Class DataPipeline<T>

Namespace: AiDotNet.Data.Pipeline

Assembly: AiDotNet.dll

Provides TensorFlow-style data pipeline operations for transforming and processing data.

public class DataPipeline<T> : IEnumerable<T>, IEnumerable

Type Parameters

T: The type of data in the pipeline.

Inheritance: object

DataPipeline<T>

Implements: IEnumerable<T>

IEnumerable

Inherited Members: object.Equals(object)

object.Equals(object, object)

object.GetHashCode()

object.GetType()

object.MemberwiseClone()

object.ReferenceEquals(object, object)

object.ToString()

Extension Methods: DataPipelineExtensions.PaddedBatch<T>(DataPipeline<T>, int, T)

DataPipelineExtensions.Sample<T>(DataPipeline<T>, IReadOnlyList<double>, int, int?)

DataPipelineExtensions.Window<T>(DataPipeline<T>, int, int?)

DataPipelineExtensions.ToPipeline<T>(IEnumerable<T>)

EnumerableExtensions.RandomElement<T>(IEnumerable<T>)

Remarks

DataPipeline provides a fluent API for building data processing pipelines similar to TensorFlow's tf.data API. Operations are lazily evaluated and can be chained together.

For Beginners: Data pipelines let you build complex data processing workflows step by step. Each operation transforms the data in some way:

var pipeline = DataPipeline.From(dataLoader)
    .Map(x => Normalize(x))           // Transform each sample
    .Filter(x => IsValid(x))           // Keep only valid samples
    .Cache()                           // Cache in memory
    .Shuffle(1000)                     // Shuffle with buffer
    .Batch(32)                         // Create batches
    .Prefetch(2);                      // Prefetch batches

foreach (var batch in pipeline)
{
    model.Train(batch);
}

Constructors

DataPipeline(Func<IEnumerable<T>>)

Initializes a new instance of the DataPipeline class.

public DataPipeline(Func<IEnumerable<T>> sourceFactory)

Parameters

sourceFactory Func<IEnumerable<T>>: Factory function that creates the source enumerable.

Methods

Batch(int, bool)

Groups elements into batches.

public DataPipeline<T[]> Batch(int batchSize, bool dropRemainder = false)

Parameters

batchSize int: Number of elements per batch.
dropRemainder bool: Whether to drop the last incomplete batch.

Returns

DataPipeline<T[]>: A new DataPipeline of batched elements.

Remarks

For Beginners: Batch groups individual samples together for more efficient processing. A batch size of 32 means 32 samples are processed together.

Cache()

Caches elements in memory for faster subsequent iterations.

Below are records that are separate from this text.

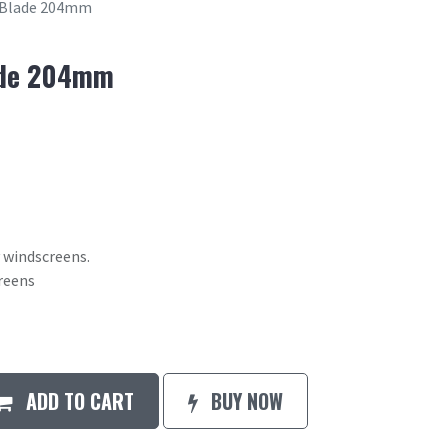
 Blade 204mm
ade 204mm
 windscreens.
creens
ADD TO CART
BUY NOW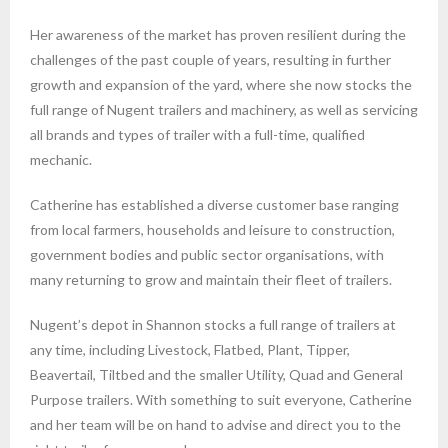
Her awareness of the market has proven resilient during the
challenges of the past couple of years, resulting in further
growth and expansion of the yard, where she now stocks the
full range of Nugent trailers and machinery, as well as servicing
all brands and types of trailer with a full-time, qualified
mechanic.
Catherine has established a diverse customer base ranging
from local farmers, households and leisure to construction,
government bodies and public sector organisations, with
many returning to grow and maintain their fleet of trailers.
Nugent’s depot in Shannon stocks a full range of trailers at
any time, including Livestock, Flatbed, Plant, Tipper,
Beavertail, Tiltbed and the smaller Utility, Quad and General
Purpose trailers. With something to suit everyone, Catherine
and her team will be on hand to advise and direct you to the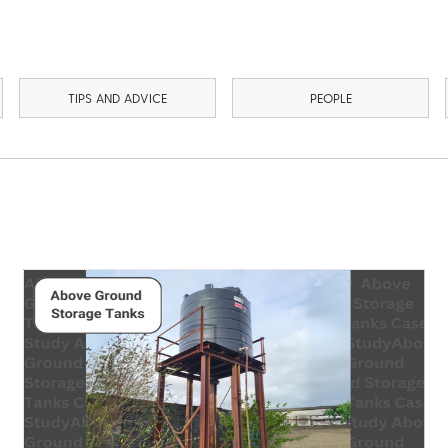
TIPS AND ADVICE
PEOPLE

public DataPipeline<T> Cache()

Returns

DataPipeline<T>: A new DataPipeline with cached elements.

Remarks

Cache stores all elements in memory after the first iteration. Subsequent iterations read from the cache instead of recomputing.

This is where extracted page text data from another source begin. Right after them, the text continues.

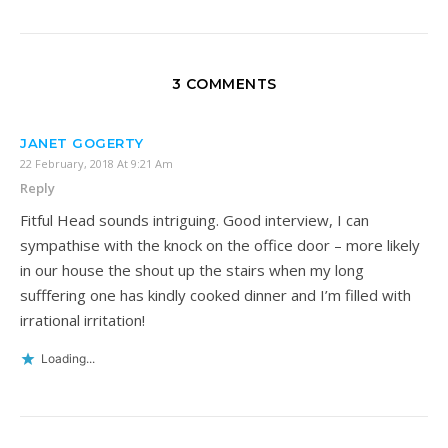
3 COMMENTS
JANET GOGERTY
22 February, 2018 At 9:21 Am
Reply
Fitful Head sounds intriguing. Good interview, I can
sympathise with the knock on the office door – more likely
in our house the shout up the stairs when my long
sufffering one has kindly cooked dinner and I’m filled with
irrational irritation!
Loading...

For Beginners: Caching is useful when you iterate through the same data multiple times (like training for many epochs) and the data fits in memory. The first epoch loads/computes data, and subsequent epochs read from RAM.

Concat(DataPipeline<T>)

Concatenates another pipeline to this one.

public DataPipeline<T> Concat(DataPipeline<T> other)

Parameters

other DataPipeline<T>: The pipeline to concatenate.

Returns

DataPipeline<T>: A new DataPipeline with concatenated elements.

Filter(Func<T, bool>)

Filters elements based on a predicate.

public DataPipeline<T> Filter(Func<T, bool> predicate)

Parameters

predicate Func<T, bool>: The filter predicate.

Returns

DataPipeline<T>: A new DataPipeline with filtered elements.

Remarks

For Beginners: Filter keeps only elements that match a condition. For example, removing corrupted samples or samples below a quality threshold.

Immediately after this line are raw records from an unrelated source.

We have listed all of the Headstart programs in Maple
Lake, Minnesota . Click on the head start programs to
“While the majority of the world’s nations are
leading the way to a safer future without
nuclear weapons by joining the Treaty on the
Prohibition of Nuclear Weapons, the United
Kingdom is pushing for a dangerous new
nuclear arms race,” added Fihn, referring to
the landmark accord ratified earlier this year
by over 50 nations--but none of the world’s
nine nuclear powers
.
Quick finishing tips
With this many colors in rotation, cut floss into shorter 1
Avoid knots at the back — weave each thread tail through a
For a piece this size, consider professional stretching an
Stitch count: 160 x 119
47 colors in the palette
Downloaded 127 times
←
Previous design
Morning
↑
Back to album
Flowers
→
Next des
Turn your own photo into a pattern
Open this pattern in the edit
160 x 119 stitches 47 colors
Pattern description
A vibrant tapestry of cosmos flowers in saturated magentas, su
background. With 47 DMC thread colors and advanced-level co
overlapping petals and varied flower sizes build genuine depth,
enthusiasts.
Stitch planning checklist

Flatten<TElement>(Func<T, IEnumerable<TElement>>)

Flattens a pipeline by extracting enumerables from each element.

public DataPipeline<TElement> Flatten<TElement>(Func<T, IEnumerable<TElement>> selector)

Parameters

selector Func<T, IEnumerable<TElement>>: Function to extract the enumerable from each element.

Returns

DataPipeline<TElement>: A flattened DataPipeline.

Type Parameters

TElement: The element type within the enumerables.

ForEach(Action<T>)

Applies a side effect to each element without modifying it.

public DataPipeline<T> ForEach(Action<T> action)

Parameters

action Action<T>: The action to perform.

Returns

DataPipeline<T>: A new DataPipeline that performs the action.

Remarks

For Beginners: ForEach is useful for logging, debugging, or collecting statistics without changing the data.

From(IBatchIterable<T>)

Creates a new DataPipeline from a batch iterable.

public static DataPipeline<T> From(IBatchIterable<T> source)

Parameters

source IBatchIterable<T>: The batch iterable source.

Returns

DataPipeline<T>: A new DataPipeline.

From(IEnumerable<T>)

Creates a new DataPipeline from an enumerable source.

public static DataPipeline<T> From(IEnumerable<T> source)

Parameters

source IEnumerable<T>: The source enumerable.

Returns

DataPipeline<T>: A new DataPipeline.

GetEnumerator()

Returns an enumerator that iterates through the collection.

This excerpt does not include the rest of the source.